ABOUT THIS TASK:
Your task is to show every line in the listing below that includes "pixel".

(WORKING DATA begins)

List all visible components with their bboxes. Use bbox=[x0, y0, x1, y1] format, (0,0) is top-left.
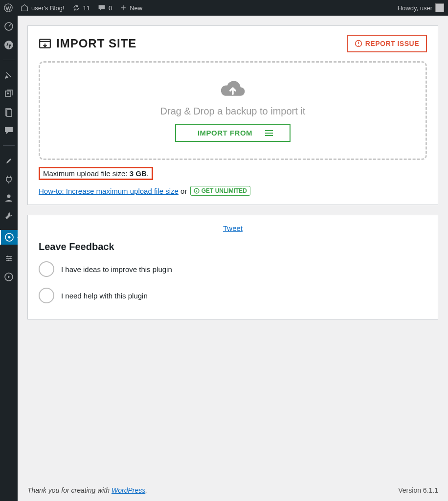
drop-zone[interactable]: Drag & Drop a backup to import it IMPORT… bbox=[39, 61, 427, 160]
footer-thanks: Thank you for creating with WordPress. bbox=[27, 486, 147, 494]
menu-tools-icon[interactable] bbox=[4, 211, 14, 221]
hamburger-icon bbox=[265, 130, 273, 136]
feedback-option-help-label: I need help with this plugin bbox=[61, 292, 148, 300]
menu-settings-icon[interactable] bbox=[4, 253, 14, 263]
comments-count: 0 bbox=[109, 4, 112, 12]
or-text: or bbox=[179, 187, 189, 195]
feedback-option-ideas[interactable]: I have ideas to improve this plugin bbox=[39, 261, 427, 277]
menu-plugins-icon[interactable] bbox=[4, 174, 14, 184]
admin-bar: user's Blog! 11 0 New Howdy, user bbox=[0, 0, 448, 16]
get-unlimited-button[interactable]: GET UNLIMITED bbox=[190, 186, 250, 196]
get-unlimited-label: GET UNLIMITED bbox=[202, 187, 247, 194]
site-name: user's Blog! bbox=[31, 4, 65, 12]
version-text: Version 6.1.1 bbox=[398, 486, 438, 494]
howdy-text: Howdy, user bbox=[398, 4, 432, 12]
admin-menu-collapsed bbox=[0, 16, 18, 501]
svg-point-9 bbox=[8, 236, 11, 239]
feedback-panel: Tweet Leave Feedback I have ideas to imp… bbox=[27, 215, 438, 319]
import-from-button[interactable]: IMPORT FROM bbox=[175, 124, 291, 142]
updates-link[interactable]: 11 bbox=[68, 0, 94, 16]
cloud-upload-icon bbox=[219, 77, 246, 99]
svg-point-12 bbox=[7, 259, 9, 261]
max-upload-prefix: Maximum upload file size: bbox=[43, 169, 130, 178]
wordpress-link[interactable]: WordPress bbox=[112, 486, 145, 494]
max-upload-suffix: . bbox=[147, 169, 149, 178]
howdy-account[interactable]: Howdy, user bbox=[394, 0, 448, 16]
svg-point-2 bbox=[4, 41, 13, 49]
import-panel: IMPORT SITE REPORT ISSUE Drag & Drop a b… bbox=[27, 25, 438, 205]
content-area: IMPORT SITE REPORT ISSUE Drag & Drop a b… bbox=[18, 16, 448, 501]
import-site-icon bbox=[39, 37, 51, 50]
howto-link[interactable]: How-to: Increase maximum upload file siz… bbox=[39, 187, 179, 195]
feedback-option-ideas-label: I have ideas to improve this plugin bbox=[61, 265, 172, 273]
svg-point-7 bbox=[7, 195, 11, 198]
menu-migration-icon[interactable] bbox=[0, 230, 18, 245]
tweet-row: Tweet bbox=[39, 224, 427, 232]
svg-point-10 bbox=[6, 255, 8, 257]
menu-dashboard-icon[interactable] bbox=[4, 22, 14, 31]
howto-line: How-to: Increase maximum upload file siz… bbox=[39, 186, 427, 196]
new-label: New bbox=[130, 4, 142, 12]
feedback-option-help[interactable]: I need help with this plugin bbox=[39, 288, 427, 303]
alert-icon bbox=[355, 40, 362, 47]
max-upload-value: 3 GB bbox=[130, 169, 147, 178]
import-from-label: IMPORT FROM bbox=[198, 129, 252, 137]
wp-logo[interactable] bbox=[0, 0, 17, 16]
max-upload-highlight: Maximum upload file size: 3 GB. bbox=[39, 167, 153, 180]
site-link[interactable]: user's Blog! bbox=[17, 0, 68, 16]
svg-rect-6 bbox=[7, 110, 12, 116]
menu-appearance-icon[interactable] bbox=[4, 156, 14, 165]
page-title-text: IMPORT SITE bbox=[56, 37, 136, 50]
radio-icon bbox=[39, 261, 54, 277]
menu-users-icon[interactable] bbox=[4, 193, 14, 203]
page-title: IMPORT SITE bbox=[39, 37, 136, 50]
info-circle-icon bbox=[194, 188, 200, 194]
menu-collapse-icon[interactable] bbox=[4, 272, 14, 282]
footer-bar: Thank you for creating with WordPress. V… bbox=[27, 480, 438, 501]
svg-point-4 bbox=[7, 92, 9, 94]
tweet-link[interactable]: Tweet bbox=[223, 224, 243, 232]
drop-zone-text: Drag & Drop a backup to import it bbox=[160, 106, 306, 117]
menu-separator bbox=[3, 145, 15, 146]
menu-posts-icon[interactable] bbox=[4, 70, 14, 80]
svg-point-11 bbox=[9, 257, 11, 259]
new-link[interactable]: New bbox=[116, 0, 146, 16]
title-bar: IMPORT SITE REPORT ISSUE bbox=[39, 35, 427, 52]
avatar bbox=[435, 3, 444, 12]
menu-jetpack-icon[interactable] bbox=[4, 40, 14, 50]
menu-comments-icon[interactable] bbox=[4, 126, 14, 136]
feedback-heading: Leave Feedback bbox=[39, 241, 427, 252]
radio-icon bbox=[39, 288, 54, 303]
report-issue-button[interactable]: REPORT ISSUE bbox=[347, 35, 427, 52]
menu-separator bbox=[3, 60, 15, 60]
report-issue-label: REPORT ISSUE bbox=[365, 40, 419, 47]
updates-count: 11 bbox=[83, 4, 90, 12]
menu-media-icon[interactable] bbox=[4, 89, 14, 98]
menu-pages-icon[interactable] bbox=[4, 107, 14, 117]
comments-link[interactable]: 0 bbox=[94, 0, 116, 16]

(WORKING DATA ends)
(WORKING DATA begins)

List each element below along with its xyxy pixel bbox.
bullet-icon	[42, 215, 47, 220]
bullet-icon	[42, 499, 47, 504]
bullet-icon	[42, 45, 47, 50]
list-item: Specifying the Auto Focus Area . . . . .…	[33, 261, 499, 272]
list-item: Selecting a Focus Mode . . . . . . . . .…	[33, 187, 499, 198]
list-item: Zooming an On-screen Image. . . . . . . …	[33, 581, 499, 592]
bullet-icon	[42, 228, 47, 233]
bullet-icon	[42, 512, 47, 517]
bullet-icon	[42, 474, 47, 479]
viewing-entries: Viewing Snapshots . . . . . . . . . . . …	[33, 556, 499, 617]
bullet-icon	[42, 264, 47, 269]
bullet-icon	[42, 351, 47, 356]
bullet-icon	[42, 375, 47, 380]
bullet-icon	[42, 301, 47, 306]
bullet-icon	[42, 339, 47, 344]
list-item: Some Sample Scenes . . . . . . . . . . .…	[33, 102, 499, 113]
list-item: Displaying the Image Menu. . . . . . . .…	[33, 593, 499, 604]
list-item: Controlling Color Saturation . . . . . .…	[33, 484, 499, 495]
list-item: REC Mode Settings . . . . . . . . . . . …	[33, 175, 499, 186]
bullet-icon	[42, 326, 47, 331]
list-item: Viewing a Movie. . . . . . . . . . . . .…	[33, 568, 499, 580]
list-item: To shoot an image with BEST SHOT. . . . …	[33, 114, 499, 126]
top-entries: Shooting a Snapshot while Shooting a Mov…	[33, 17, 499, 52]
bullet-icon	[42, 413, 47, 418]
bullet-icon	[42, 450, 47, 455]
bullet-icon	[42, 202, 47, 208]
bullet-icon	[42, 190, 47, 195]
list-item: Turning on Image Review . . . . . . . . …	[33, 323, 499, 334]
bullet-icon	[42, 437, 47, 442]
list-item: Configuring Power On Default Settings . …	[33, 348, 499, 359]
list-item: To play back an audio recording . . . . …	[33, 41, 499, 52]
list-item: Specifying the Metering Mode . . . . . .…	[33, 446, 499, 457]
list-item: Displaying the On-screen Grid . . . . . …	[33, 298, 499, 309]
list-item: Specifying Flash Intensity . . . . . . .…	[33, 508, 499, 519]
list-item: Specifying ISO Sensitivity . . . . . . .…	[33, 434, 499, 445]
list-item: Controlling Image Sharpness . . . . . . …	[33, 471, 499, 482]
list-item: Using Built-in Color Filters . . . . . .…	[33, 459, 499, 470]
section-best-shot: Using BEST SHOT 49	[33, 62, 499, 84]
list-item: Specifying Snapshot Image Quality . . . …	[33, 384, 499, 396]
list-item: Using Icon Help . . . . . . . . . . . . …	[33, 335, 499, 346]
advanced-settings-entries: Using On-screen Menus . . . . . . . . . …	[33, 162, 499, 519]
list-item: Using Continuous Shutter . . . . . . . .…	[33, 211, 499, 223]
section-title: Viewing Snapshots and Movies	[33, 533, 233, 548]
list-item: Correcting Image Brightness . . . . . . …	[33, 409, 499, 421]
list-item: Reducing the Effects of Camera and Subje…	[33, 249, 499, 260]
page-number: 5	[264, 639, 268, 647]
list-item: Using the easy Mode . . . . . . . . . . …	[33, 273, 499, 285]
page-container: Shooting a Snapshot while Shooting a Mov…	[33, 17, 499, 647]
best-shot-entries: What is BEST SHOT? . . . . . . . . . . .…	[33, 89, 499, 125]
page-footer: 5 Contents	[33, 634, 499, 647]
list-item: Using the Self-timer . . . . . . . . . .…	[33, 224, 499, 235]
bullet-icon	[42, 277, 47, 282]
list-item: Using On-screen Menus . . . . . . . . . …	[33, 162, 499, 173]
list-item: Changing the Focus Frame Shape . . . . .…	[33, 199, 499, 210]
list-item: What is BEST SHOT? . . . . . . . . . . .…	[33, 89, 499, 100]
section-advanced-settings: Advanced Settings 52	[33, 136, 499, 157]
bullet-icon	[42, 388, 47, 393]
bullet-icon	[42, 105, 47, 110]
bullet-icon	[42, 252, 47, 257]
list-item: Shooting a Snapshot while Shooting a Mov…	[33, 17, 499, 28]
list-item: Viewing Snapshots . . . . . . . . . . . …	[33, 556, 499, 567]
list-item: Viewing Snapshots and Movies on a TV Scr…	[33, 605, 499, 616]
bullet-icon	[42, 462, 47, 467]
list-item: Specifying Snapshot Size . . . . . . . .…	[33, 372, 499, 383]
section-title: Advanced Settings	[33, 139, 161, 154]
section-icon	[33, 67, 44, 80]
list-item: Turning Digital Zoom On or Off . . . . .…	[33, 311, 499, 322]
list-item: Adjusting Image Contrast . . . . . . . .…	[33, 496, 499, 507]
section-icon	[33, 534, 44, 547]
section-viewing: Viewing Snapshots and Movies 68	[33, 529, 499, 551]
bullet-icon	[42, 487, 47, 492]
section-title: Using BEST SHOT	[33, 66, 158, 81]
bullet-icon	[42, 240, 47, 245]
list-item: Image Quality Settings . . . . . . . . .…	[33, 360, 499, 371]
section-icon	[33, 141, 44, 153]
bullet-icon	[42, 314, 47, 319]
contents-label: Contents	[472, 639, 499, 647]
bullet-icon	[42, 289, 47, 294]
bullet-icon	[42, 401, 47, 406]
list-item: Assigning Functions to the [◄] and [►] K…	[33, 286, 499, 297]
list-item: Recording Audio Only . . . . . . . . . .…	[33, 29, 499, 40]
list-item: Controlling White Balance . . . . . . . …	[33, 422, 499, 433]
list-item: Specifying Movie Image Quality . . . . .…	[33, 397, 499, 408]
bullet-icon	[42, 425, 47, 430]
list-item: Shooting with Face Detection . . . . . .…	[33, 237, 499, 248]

(WORKING DATA ends)
(WORKING DATA begins)

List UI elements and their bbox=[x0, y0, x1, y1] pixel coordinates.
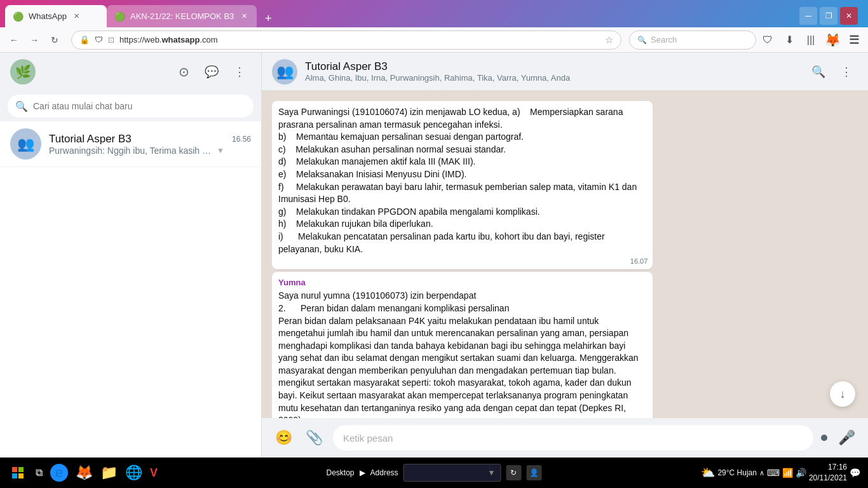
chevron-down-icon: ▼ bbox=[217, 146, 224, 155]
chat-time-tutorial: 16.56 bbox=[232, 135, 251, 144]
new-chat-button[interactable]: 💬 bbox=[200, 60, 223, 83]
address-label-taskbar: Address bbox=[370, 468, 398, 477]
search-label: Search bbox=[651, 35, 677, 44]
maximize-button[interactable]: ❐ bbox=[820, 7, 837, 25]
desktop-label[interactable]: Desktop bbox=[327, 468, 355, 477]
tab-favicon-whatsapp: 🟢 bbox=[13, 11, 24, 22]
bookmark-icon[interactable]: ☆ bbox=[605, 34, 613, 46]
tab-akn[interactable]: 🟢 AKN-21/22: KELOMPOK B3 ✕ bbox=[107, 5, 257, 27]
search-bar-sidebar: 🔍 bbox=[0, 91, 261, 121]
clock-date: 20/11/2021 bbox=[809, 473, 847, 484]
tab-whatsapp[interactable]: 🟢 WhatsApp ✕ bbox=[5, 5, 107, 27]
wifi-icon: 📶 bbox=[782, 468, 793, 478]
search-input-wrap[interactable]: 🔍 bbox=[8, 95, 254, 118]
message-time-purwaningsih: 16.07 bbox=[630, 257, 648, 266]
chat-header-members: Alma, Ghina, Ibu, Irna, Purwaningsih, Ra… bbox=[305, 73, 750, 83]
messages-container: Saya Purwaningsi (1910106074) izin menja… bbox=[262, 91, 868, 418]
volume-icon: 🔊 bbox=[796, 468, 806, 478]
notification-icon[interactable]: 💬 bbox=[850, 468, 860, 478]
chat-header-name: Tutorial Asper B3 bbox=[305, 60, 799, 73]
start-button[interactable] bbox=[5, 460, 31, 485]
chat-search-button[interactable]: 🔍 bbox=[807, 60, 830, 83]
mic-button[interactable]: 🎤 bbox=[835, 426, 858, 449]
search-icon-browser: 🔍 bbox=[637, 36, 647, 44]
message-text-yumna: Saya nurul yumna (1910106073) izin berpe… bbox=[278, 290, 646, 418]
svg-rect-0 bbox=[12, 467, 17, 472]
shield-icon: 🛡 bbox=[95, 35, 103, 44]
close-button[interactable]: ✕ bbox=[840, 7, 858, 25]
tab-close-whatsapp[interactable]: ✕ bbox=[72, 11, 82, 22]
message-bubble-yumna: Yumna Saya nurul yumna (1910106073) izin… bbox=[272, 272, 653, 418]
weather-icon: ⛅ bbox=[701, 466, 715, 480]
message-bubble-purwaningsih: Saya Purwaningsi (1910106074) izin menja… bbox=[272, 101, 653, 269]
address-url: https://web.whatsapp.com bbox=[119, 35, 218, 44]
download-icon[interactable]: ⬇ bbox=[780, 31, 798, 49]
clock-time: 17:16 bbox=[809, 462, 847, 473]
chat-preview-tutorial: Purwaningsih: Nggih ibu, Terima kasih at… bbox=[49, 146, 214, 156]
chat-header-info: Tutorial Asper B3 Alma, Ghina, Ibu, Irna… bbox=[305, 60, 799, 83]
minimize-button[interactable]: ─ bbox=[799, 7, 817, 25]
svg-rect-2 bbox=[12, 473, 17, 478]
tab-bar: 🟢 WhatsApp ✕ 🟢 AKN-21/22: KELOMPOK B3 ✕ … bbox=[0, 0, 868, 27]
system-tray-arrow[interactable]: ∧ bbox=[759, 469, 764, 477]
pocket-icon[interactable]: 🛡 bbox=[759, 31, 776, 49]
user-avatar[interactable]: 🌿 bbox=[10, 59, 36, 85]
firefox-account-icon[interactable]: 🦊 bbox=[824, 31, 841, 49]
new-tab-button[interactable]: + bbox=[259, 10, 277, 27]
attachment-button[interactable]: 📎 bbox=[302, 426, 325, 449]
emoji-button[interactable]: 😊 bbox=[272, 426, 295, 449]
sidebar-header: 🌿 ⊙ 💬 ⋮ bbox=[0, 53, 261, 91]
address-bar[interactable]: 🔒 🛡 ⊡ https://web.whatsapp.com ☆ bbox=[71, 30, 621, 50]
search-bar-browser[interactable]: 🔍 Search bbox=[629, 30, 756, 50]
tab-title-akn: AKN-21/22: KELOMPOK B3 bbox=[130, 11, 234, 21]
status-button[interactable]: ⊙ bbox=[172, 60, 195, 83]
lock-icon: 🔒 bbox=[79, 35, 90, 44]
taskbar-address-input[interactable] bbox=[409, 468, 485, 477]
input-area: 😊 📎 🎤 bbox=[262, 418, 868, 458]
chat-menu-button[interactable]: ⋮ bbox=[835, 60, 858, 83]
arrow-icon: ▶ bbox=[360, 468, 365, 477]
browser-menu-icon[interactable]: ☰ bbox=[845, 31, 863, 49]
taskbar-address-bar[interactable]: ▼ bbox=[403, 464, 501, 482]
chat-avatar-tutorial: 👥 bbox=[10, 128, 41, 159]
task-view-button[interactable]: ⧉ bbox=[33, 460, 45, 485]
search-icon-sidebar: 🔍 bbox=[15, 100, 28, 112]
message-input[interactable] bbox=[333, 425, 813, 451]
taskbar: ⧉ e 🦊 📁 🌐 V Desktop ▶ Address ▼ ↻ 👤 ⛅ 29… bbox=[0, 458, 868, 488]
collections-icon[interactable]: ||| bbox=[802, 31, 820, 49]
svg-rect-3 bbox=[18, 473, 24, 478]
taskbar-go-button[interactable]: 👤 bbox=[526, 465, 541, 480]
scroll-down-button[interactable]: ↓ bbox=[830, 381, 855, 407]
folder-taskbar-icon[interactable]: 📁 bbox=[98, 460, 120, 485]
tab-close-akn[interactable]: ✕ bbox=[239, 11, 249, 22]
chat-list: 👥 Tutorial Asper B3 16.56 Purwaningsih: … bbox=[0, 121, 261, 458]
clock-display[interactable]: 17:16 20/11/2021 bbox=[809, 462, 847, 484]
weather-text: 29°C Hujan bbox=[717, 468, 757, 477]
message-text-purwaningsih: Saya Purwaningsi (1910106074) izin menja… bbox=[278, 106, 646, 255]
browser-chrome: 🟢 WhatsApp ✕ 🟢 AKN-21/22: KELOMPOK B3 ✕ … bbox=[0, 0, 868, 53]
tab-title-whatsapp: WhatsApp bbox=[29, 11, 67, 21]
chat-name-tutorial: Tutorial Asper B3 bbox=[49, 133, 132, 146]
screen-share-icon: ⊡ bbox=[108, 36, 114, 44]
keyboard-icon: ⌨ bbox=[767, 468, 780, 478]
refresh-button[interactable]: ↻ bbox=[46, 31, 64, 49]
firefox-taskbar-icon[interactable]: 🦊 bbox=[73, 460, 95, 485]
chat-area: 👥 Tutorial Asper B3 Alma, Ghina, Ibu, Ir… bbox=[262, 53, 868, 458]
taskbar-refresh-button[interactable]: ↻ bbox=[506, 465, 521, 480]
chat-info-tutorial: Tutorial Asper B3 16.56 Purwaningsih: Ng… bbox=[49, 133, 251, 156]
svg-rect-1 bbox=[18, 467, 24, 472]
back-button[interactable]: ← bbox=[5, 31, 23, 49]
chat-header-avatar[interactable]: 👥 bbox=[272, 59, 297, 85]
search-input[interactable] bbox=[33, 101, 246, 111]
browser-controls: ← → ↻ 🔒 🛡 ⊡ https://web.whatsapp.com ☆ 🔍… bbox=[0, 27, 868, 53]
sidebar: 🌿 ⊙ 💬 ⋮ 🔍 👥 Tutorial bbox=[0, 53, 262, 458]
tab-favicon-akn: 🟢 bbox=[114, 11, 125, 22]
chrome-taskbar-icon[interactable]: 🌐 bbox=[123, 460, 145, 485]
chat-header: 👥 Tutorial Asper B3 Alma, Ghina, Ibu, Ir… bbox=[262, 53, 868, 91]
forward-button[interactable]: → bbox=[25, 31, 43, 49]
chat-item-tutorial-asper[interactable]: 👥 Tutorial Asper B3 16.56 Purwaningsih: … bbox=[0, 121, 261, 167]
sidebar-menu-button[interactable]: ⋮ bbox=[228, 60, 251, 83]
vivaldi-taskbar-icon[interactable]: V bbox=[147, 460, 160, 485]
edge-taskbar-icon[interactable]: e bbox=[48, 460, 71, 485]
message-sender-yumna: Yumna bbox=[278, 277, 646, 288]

(WORKING DATA ends)

WRITTEN ANSWER:
List each element below along with its xyxy pixel bbox.
List UI elements and their bbox=[x0, y0, x1, y1] pixel coordinates.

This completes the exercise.